Millet meclisinde, 5 Ağustos 1942 günü verdiğiniz nutukta : "Biz Türküz, Türkçüyüz ve daima Türkçü kalacağız. Bizim için Türkçülük bir kan meselesi olduğu kadar ve laakal o kadar bir vicdan ve kültür meselesidir." demiştiniz. Türk tarihi ile uğraşmış bir münevver olarak söyleyebilirim ki ne ırkımızın, ne de devletimizin tarihinde, Türk milliyetçiliği resmî bir ağızdan bu kadar kesin sözlerle hiçbir zaman açığa vurulmamıştı.
Bu sözlerin Türkçü çevrelerde nasıl sevinçle karşılandığını anlatmaya lüzum yoktur. Fakat ardından bir buçuk yılı aşan bir zaman geçtiği hâlde biz, bu Türkçülüğün iş alanına geçmediğini görmekten doğan bir sıkıntı içindeyiz. Fikirler iş hâline geldiği zaman manalıdır. Buna ülkü deriz. İş hâline gelmeyecek fikirler ise ham hayalden başka bir şey değildir. Yetmiş yıldan beri işlene işlene bugünkü duruma erişen kuvvetli Türkçülüğün artık tatbikat alanında da kendisini göstermesi zamanı elbette gelmiştir.

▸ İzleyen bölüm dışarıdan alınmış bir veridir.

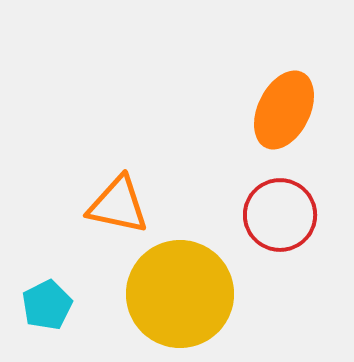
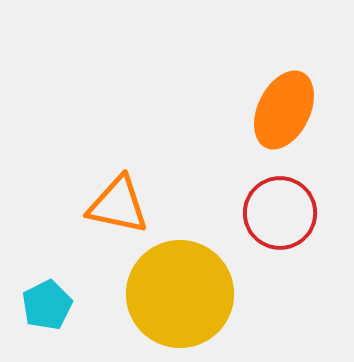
red circle: moved 2 px up
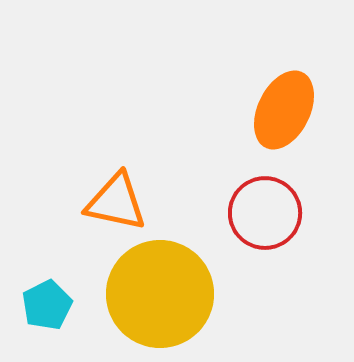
orange triangle: moved 2 px left, 3 px up
red circle: moved 15 px left
yellow circle: moved 20 px left
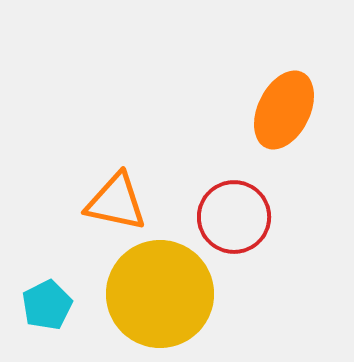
red circle: moved 31 px left, 4 px down
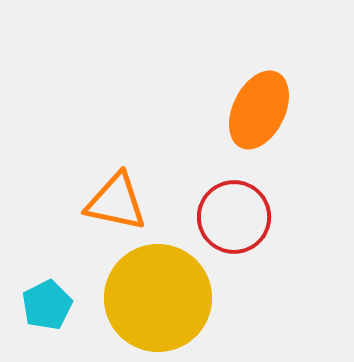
orange ellipse: moved 25 px left
yellow circle: moved 2 px left, 4 px down
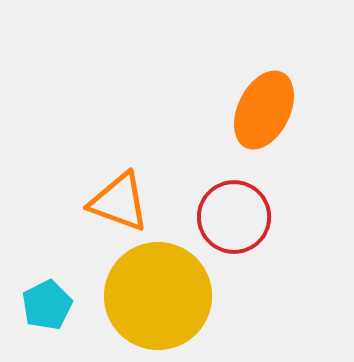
orange ellipse: moved 5 px right
orange triangle: moved 3 px right; rotated 8 degrees clockwise
yellow circle: moved 2 px up
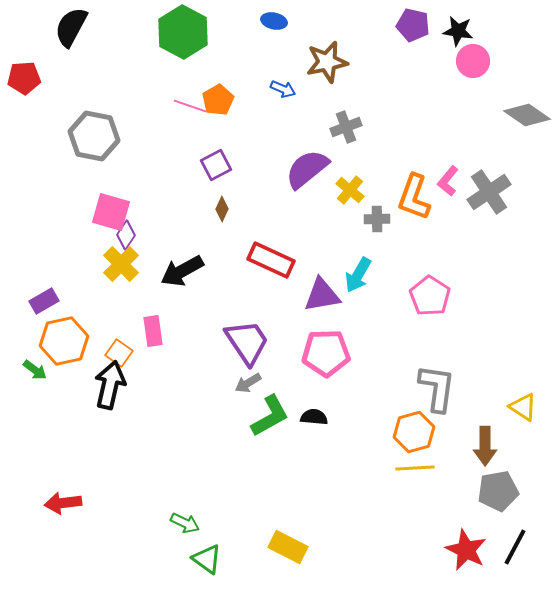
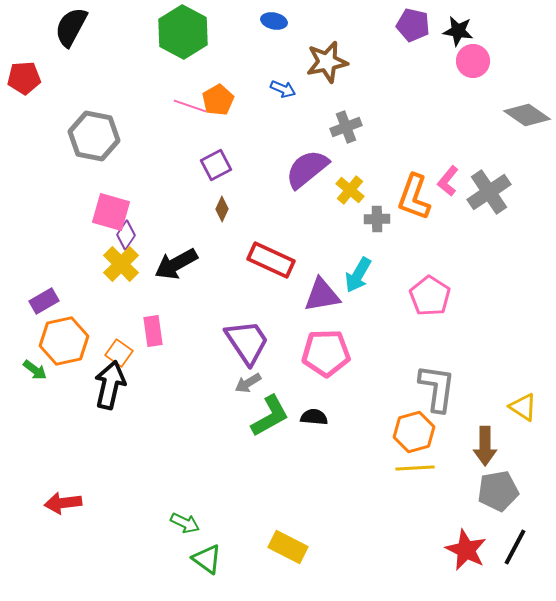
black arrow at (182, 271): moved 6 px left, 7 px up
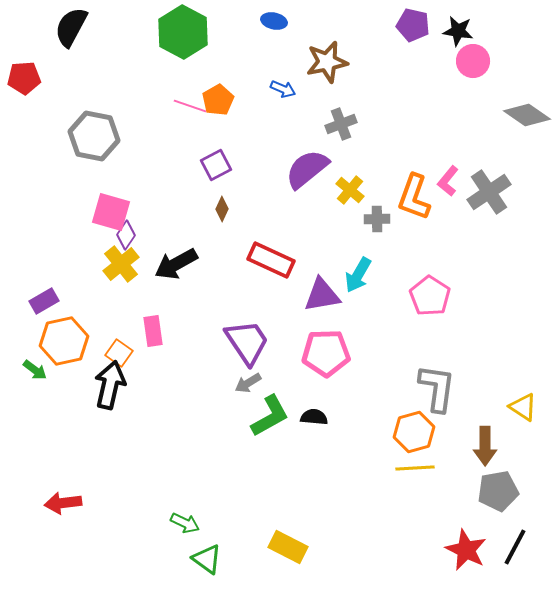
gray cross at (346, 127): moved 5 px left, 3 px up
yellow cross at (121, 264): rotated 6 degrees clockwise
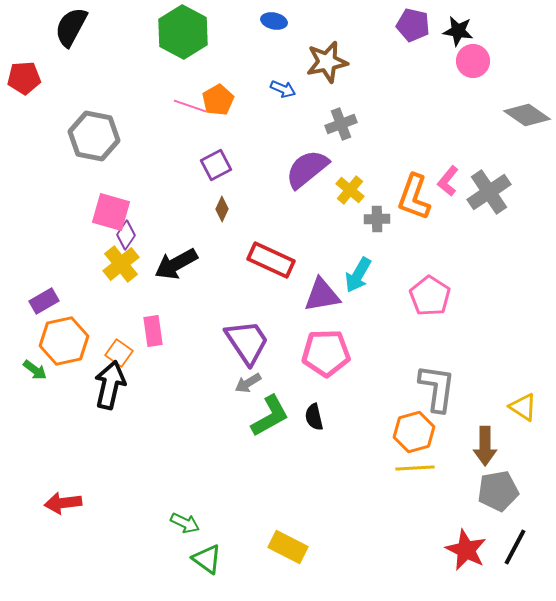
black semicircle at (314, 417): rotated 108 degrees counterclockwise
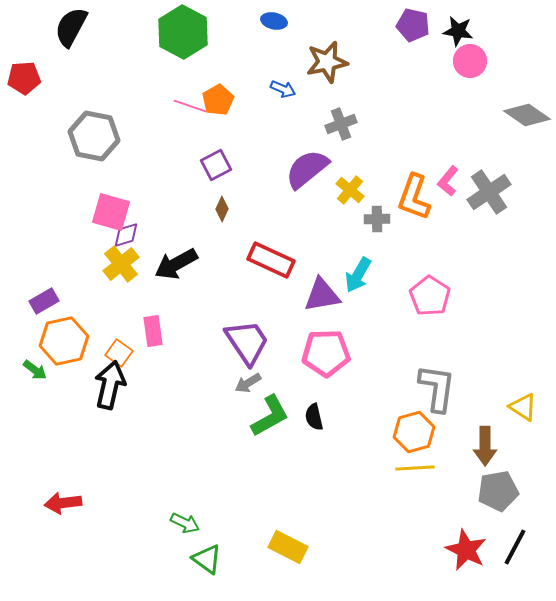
pink circle at (473, 61): moved 3 px left
purple diamond at (126, 235): rotated 40 degrees clockwise
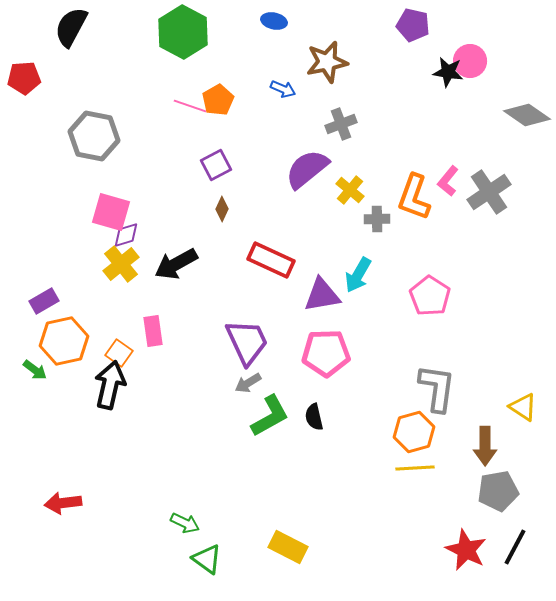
black star at (458, 31): moved 10 px left, 41 px down
purple trapezoid at (247, 342): rotated 9 degrees clockwise
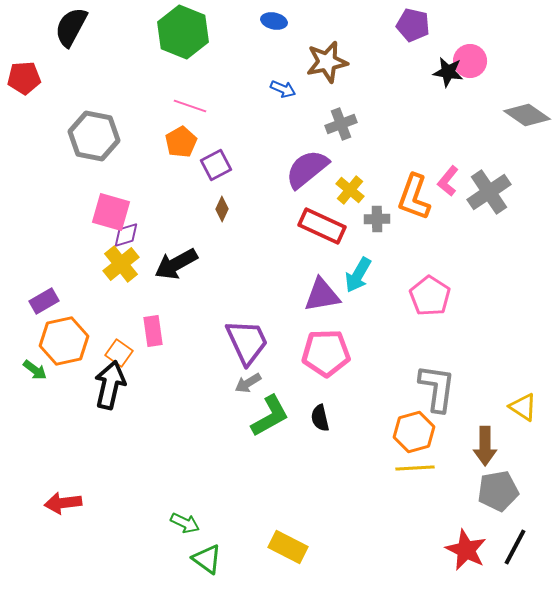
green hexagon at (183, 32): rotated 6 degrees counterclockwise
orange pentagon at (218, 100): moved 37 px left, 42 px down
red rectangle at (271, 260): moved 51 px right, 34 px up
black semicircle at (314, 417): moved 6 px right, 1 px down
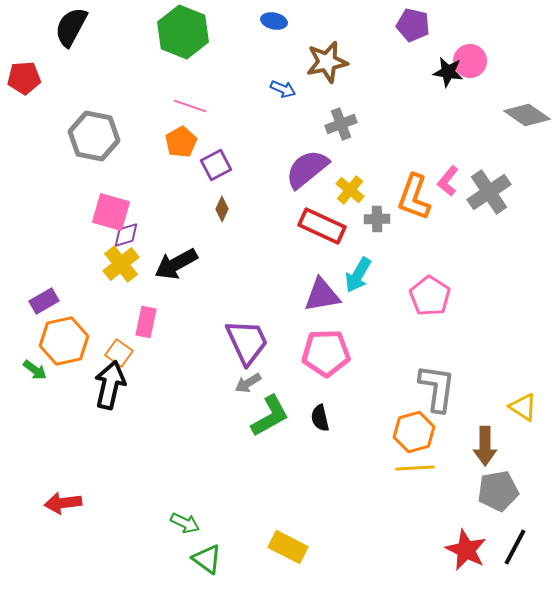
pink rectangle at (153, 331): moved 7 px left, 9 px up; rotated 20 degrees clockwise
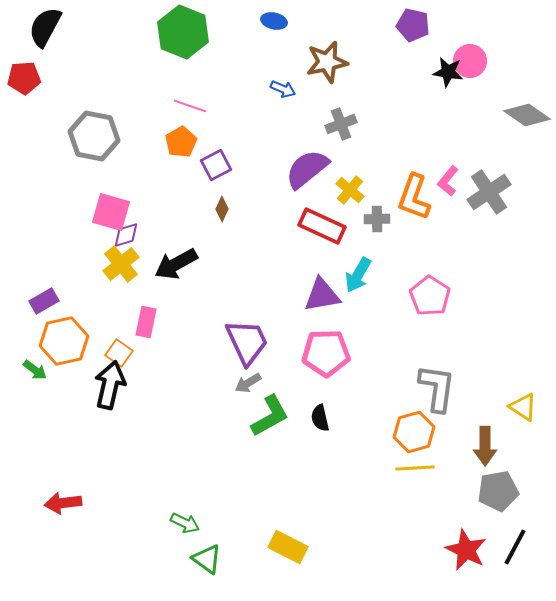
black semicircle at (71, 27): moved 26 px left
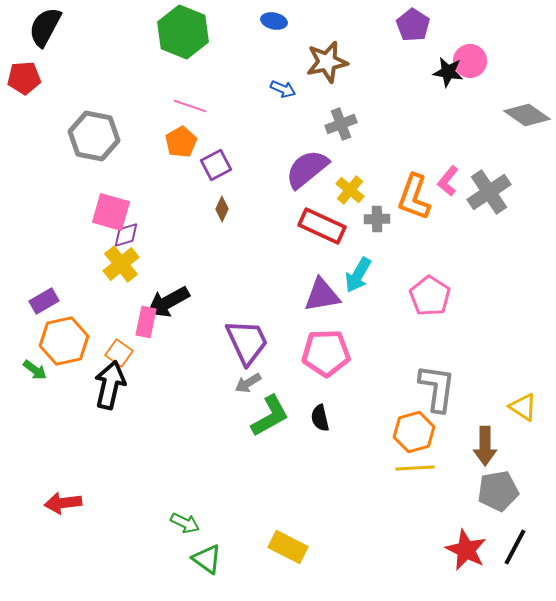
purple pentagon at (413, 25): rotated 20 degrees clockwise
black arrow at (176, 264): moved 8 px left, 38 px down
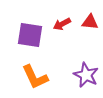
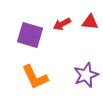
purple square: rotated 8 degrees clockwise
purple star: rotated 25 degrees clockwise
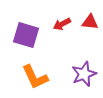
purple square: moved 4 px left
purple star: moved 2 px left, 1 px up
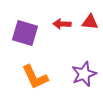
red arrow: rotated 30 degrees clockwise
purple square: moved 1 px left, 2 px up
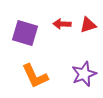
red triangle: moved 2 px left, 3 px down; rotated 24 degrees counterclockwise
orange L-shape: moved 1 px up
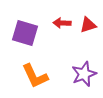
red arrow: moved 1 px up
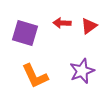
red triangle: moved 1 px right, 1 px down; rotated 18 degrees counterclockwise
purple star: moved 2 px left, 3 px up
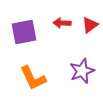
red triangle: moved 1 px right, 1 px up
purple square: moved 1 px left, 1 px up; rotated 28 degrees counterclockwise
orange L-shape: moved 2 px left, 2 px down
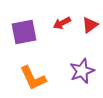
red arrow: rotated 30 degrees counterclockwise
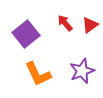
red arrow: moved 3 px right; rotated 78 degrees clockwise
purple square: moved 2 px right, 2 px down; rotated 28 degrees counterclockwise
orange L-shape: moved 5 px right, 4 px up
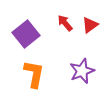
orange L-shape: moved 4 px left; rotated 144 degrees counterclockwise
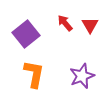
red triangle: rotated 24 degrees counterclockwise
purple star: moved 5 px down
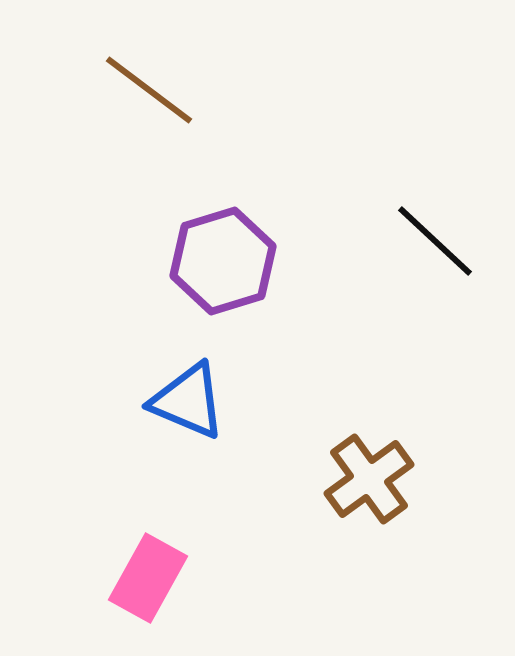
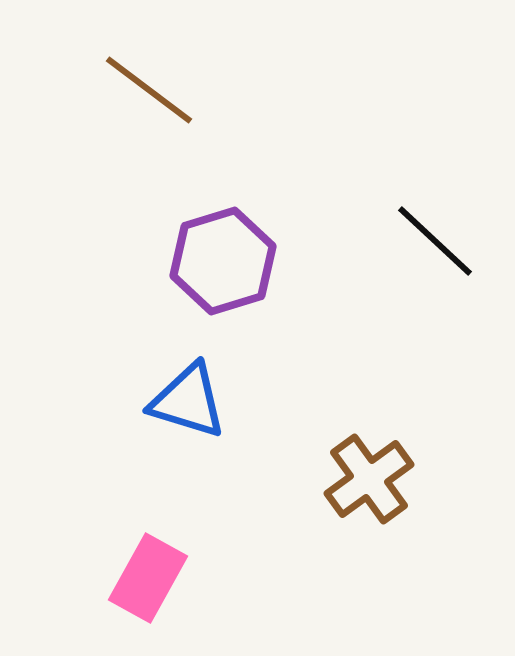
blue triangle: rotated 6 degrees counterclockwise
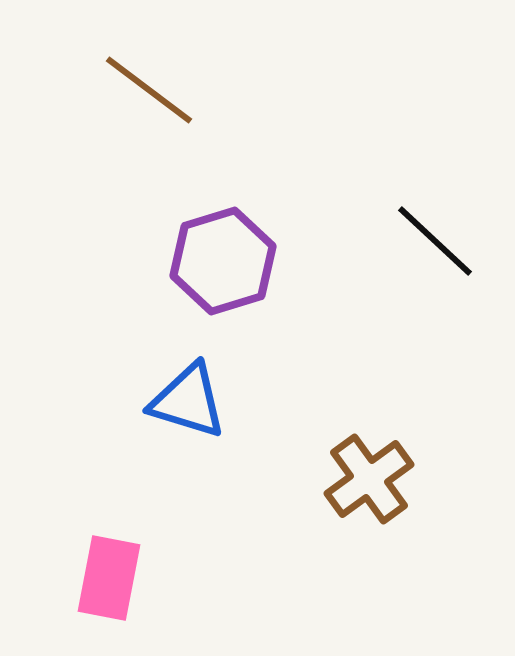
pink rectangle: moved 39 px left; rotated 18 degrees counterclockwise
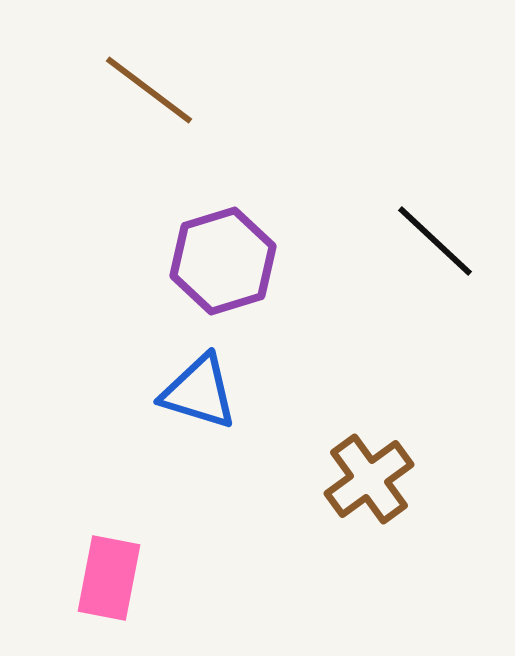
blue triangle: moved 11 px right, 9 px up
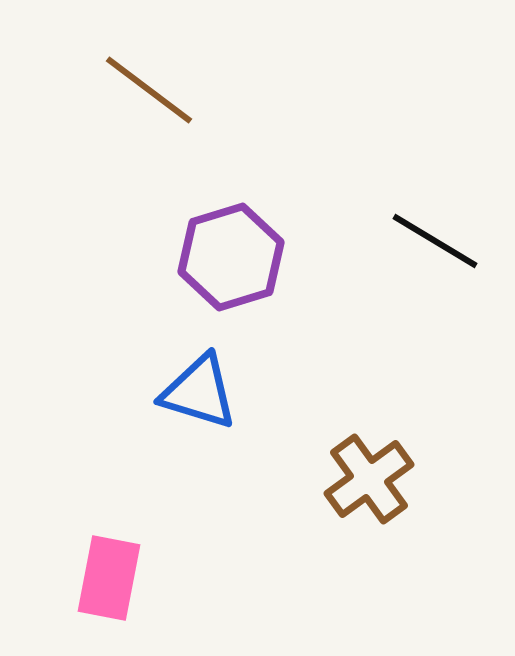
black line: rotated 12 degrees counterclockwise
purple hexagon: moved 8 px right, 4 px up
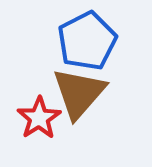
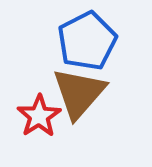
red star: moved 2 px up
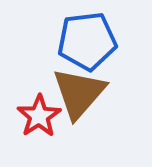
blue pentagon: rotated 20 degrees clockwise
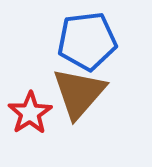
red star: moved 9 px left, 3 px up
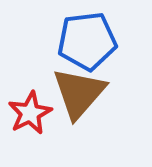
red star: rotated 6 degrees clockwise
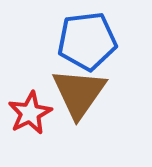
brown triangle: rotated 6 degrees counterclockwise
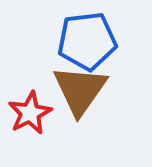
brown triangle: moved 1 px right, 3 px up
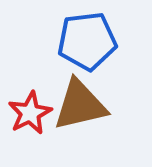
brown triangle: moved 15 px down; rotated 42 degrees clockwise
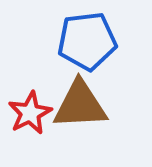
brown triangle: rotated 10 degrees clockwise
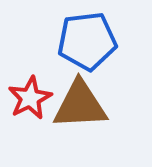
red star: moved 15 px up
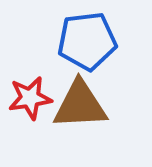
red star: rotated 18 degrees clockwise
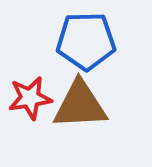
blue pentagon: moved 1 px left; rotated 6 degrees clockwise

İşte bu satırların güttüğü istek, size Türkçülüğün niçin yalnız sözde kalarak, bugünün imkânları nispetinde iş hâline gelmediğini sormak ve Türkçülük tatbikat sahasına geçmediği için yurdumuzun düşmanı olan fikirlerin nasıl gelişip yayıldığını anlatmaktadır. Bir başvekile hangi sıfat ve cüretle bu soruyu soruyorsun diyemezsiniz.
Halkçı bir hükümetin başvekili iseniz, mensup bulunduğunuz, partinin gazeteleri tarafından birçok defa tekrarlandığı gibi rejimimiz demokrat bir rejimse ve siz de birçok defa söylediğiniz gibi halk arasından yetişmiş olmaktaki gururu belirten sözlerinizde samimî iseniz ve eğer Millet Meclisinin azaları hakikaten bizim vekillerimiz iseler, siz de bir başvekil, halk adamı, demokrat, halkçı ve Türkçü olmak dolayısıyla beni dinlemeye mecbursunuz. Yok, bunlar doğru değil de birer gösterişten ibaretse, şüphesiz, benim bu hitabım cüretkârlığı da aşan bir küstahlıktır ve bunun için ilk karşılığı da Orhun'un susturulmasıdır.
Sayın Başvekil,
Esefle söylemeye mecburum ki, Türkçülük nazariyat sahasında kalmaya devam ederken, bu milletin ve bu ülkenin düşmanı olan solcu fikirler bazen sinsi, bazen açık yürümekte, propagandasını yapmakta devam ediyor. Hâlbuki sizin Türkçü ve partinizin altı okundan bir tanesinin de milliyetçilik olmasına göre bunun böyle olmaması icap ederdi. Pek uzun konuşarak esastan ayrılmaktansa örnek vererek bugünün gerçeklerini göstermek daha doğru olacağından size memleketimizin, kanunlarımızın milliyetçiliği ile, sizin Türkçülüğünüzle bağdaşması kabil olmayan olayları göstereceğim.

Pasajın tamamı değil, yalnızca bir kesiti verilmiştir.